The dataset is a potential resource not just to train students but also machine learning programs. Feeding vetted training data to learning algorithms allows them to better identify leaves and find important visual patterns that humans may have overlooked or been unable to see.

“For scientists studying botanical subjects, particularly fields such as paleobotany, these tools can most reliably be used to facilitate and multiply the impact of human expertise,” said Jacob Rose, a doctoral student at Brown University, who worked closely with Wilf to create the dataset. His adviser, Thomas Serre, professor in computer science at Brown, also contributed. “Using these models as a starting point for an expert to either accept, reject or scrutinize further could soon prove to be a profound example of using technology to expand the value that is possible for a single scientist to produce as well as what is possible for us as a society to learn about the natural world, both in scale and precision.”

Machine learning may be especially important for paleobotanists, who most often find isolated fossil leaves without seeds, fruit or flowers that could help identify plants. Further compounding the challenge, many of the individual fossils represent plants that are extinct.

The new dataset is a promising option for training machine learning because it contains examples of modern and fossil leaves vetted at least to the family level, a higher taxonomic classification that is the standard first target for fossil-leaf identification. The Fagaceae family, for example, includes beeches, chestnuts and oaks.

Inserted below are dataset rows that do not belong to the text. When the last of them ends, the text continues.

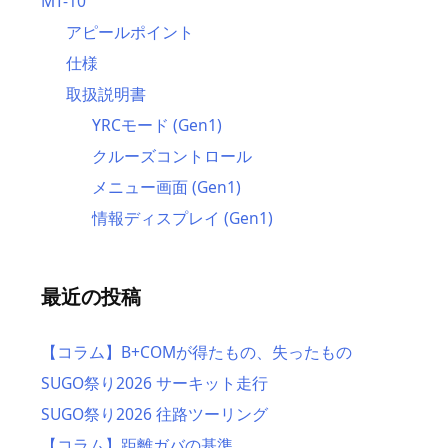
MT-10
アピールポイント
仕様
取扱説明書
YRCモード (Gen1)
クルーズコントロール
メニュー画面 (Gen1)
情報ディスプレイ (Gen1)
最近の投稿
【コラム】B+COMが得たもの、失ったもの
SUGO祭り2026 サーキット走行
SUGO祭り2026 往路ツーリング
【コラム】距離ガバの基準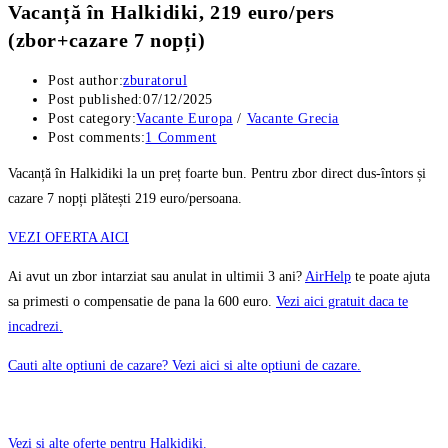
Vacanță în Halkidiki, 219 euro/pers
(zbor+cazare 7 nopți)
Post author:
zburatorul
Post published:
07/12/2025
Post category:
Vacante Europa
/
Vacante Grecia
Post comments:
1 Comment
Vacanță în Halkidiki la un preț foarte bun. Pentru zbor direct dus-întors și
cazare 7 nopți plătești 219 euro/persoana.
VEZI OFERTA AICI
Ai avut un zbor intarziat sau anulat in ultimii 3 ani?
AirHelp
te poate ajuta
sa primesti o compensatie de pana la 600 euro.
Vezi aici gratuit daca te
incadrezi.
Cauti alte optiuni de cazare? Vezi aici si alte optiuni de cazare.
Vezi și alte oferte pentru Halkidiki.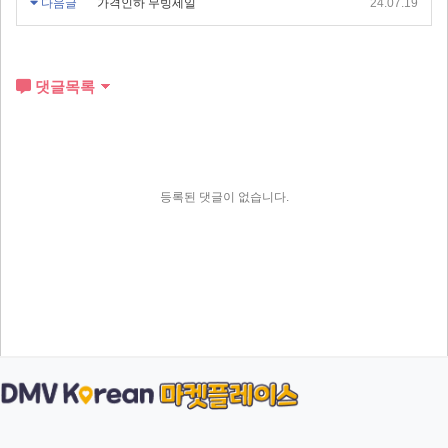
다음글
가격인하 무빙세일
24.07.19
댓글목록
등록된 댓글이 없습니다.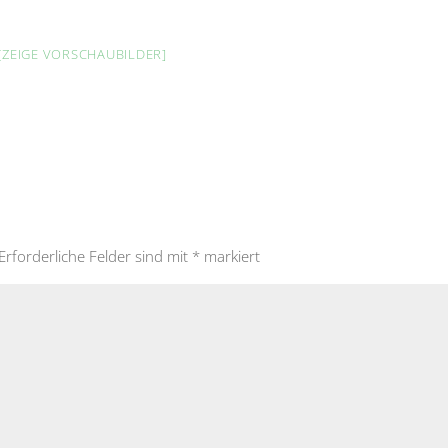
[ZEIGE VORSCHAUBILDER]
Erforderliche Felder sind mit
*
markiert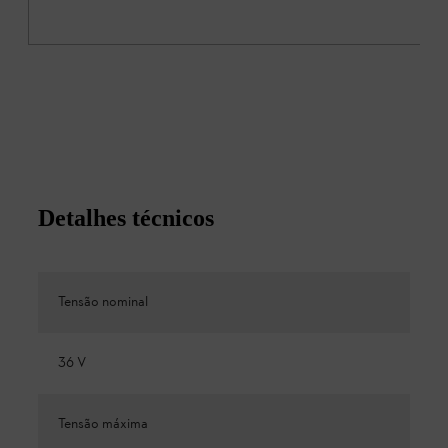
Detalhes técnicos
Tensão nominal
36 V
Tensão máxima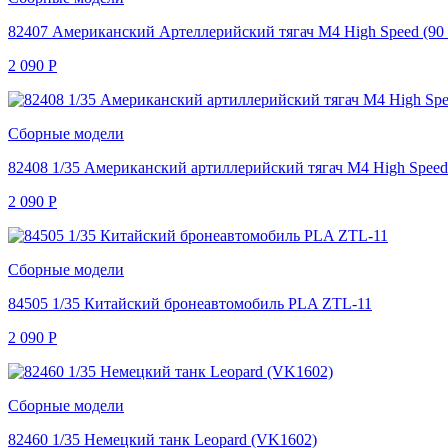
82407 Американский Артеллерийский тягач M4 High Speed (90 
2 090
Р
Сборные модели
82408 1/35 Американский артиллерийский тягач M4 High Speed 
2 090
Р
Сборные модели
84505 1/35 Китайский бронеавтомобиль PLA ZTL-11
2 090
Р
Сборные модели
82460 1/35 Немецкий танк Leopard (VK1602)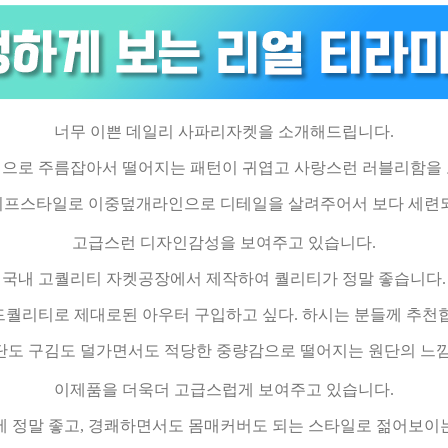
너무 이쁜 데일리 사파리자켓을 소개해드립니다.
으로 주름잡아서 떨어지는 패턴이 귀엽고 사랑스런 러블리함을
이프스타일로 이중덮개라인으로 디테일을 살려주어서 보다 세련
고급스런 디자인감성을 보여주고 있습니다.
국내 고퀄리티 자켓공장에서 제작하여 퀄리티가 정말 좋습니다.
퀄리티로 제대로된 아우터 구입하고 싶다. 하시는 분들께 추천
단도 구김도 덜가면서도 적당한 중량감으로 떨어지는 원단의 느
이제품을 더욱더 고급스럽게 보여주고 있습니다.
에 정말 좋고, 경쾌하면서도 몸매커버도 되는 스타일로 젊어보이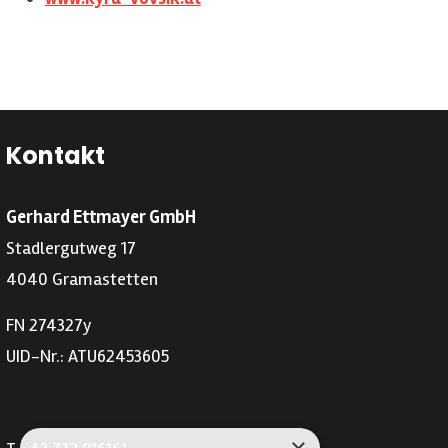
Kontakt
Gerhard Ettmayer GmbH
Stadlergutweg 17
4040 Gramastetten
FN 274327y
UID-Nr.: ATU62453605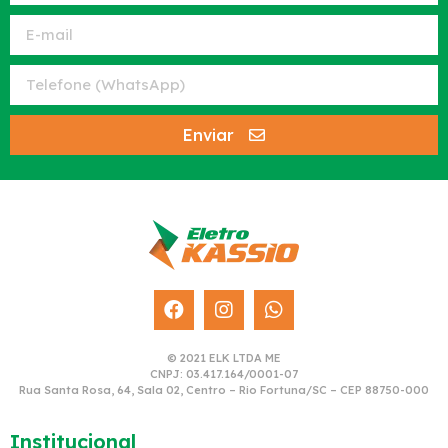
Enviar
© 2021 ELK LTDA ME
CNPJ: 03.417.164/0001-07
Rua Santa Rosa, 64, Sala 02, Centro – Rio Fortuna/SC – CEP 88750-000
Institucional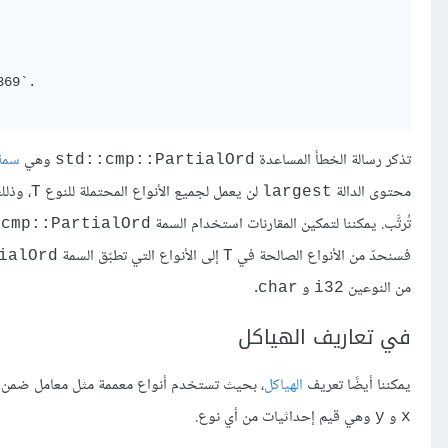
69`.

تذكر رسالة الخطأ المساعدة
وهي
سمة ait
std::cmp::PartialOrd
محتوى الدالة
لن يعمل لجميع الأنواع المحتملة للنوع
، وذلك
T
largest
تُرتَّب. يمكننا لتمكين المقارنات استخدام السمة
:cmp::PartialOrd
فسنحدّ من الأنواع الصالحة في
إلى الأنواع التي تطبّق السمة
ialOrd
T
من النوعين
و
.
char
i32
في تعاريف الهياكل
يمكننا أيضًا تعريف
الهياكل
، بحيث تستخدم أنواع معممة مثل معامل ضمن 
و
وهي قيم إحداثيات من أي نوع.
y
x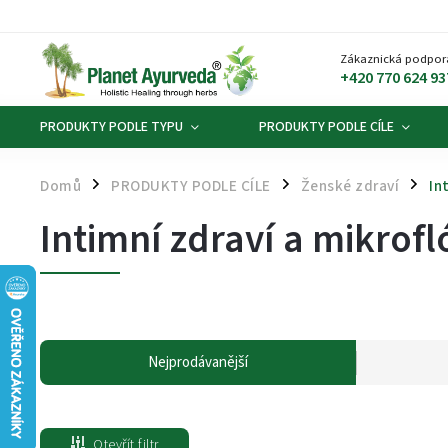
Zákaznická podpor
+420 770 624 93
PRODUKTY PODLE TYPU
PRODUKTY PODLE CÍLE
Domů
PRODUKTY PODLE CÍLE
Ženské zdraví
In
/
/
/
Intimní zdraví a mikrofl
Nejprodávanější
Otevřít filtr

The dataset includes images from the Jack A. Wolfe and Leo J. Hickey contributions to the National Cleared Leaf Collection and the Scott Wing X-Ray collection at the Smithsonian National Museum of National History, Washington, D.C., and the Daniel I. Axelrod Cleared Leaf Collection at the University of California Museum of Paleontology, Berkeley. Also included are fossil images from various sites in North and South America. The largest contribution is from the Florissant Fossil Beds National Monument in Colorado.

“This database makes the information in these collections available to people around the world in a form that is easier to search than the original and more amenable to digital analyses,” said Scott Wing, research geologist and curator of paleobotany at the Smithsonian. “We think the database will encourage new research and also open the museum collections to people.”

Also contributing were Xiaoyu Zou, undergraduate student, Penn State; Herbert Meyer, paleontologist, Florissant Fossil Beds National Monument; Rohit Saha, former graduate student, Brown University; Rubén Cúneo, director, Museum of Paleontology Egidio Feruglio, Argentina; Michael Donovan, paleobotany collections manager, Cleveland Museum of National History; Diane Erwin, senior museum scientist, University of California, Berkeley; M. Alejandra Gandolfo, associate professor, Cornell University; Erika González-Akre, project manager, Smithsonian Conservation Biology Institute; Fabiany Herrera, assistant curator of paleobotany, Field Museum of National History; Shusheng Hu, paleobotany collections manager, Yale Peabody Museum of Natural History; Ari Iglesias, researcher, National University of Comahue, Argentina; and Talia Karim, collections manager of invertebrate paleontology, University of Colorado Museum of Natural History.

The National Science Foundation and the National Park Service provided funding for this work.